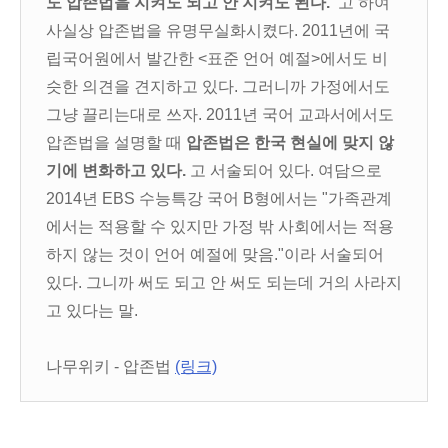
도 압존법을 지켜도 되고 안 지켜도 된다."
고 하여
사실상 압존법을 유명무실화시켰다. 2011년에 국
립국어원에서 발간한 <표준 언어 예절>에서도 비
슷한 의견을 견지하고 있다. 그러니까 가정에서도
그냥 끌리는대로 쓰자. 2011년 국어 교과서에서도
압존법을 설명할 때
압존법은 한국 현실에 맞지 않
기에 변화하고 있다.
고 서술되어 있다. 여담으로
2014년 EBS 수능특강 국어 B형에서는 "가족관계
에서는 적용할 수 있지만 가정 밖 사회에서는 적용
하지 않는 것이 언어 예절에 맞음."이라 서술되어
있다. 그니까 써도 되고 안 써도 되는데 거의 사라지
고 있다는 말.
나무위키 - 압존법
(링크)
* * * *
## Instructions for the task
Exactly the lines from the one containing "립국어원에서 발간한 <표준 언어 예절>에서도 비" through the end of the entries above must be output, and no others.

## Answer for the task
립국어원에서 발간한 <표준 언어 예절>에서도 비
슷한 의견을 견지하고 있다. 그러니까 가정에서도
그냥 끌리는대로 쓰자. 2011년 국어 교과서에서도
압존법을 설명할 때
압존법은 한국 현실에 맞지 않
기에 변화하고 있다.
고 서술되어 있다. 여담으로
2014년 EBS 수능특강 국어 B형에서는 "가족관계
에서는 적용할 수 있지만 가정 밖 사회에서는 적용
하지 않는 것이 언어 예절에 맞음."이라 서술되어
있다. 그니까 써도 되고 안 써도 되는데 거의 사라지
고 있다는 말.
나무위키 - 압존법
(링크)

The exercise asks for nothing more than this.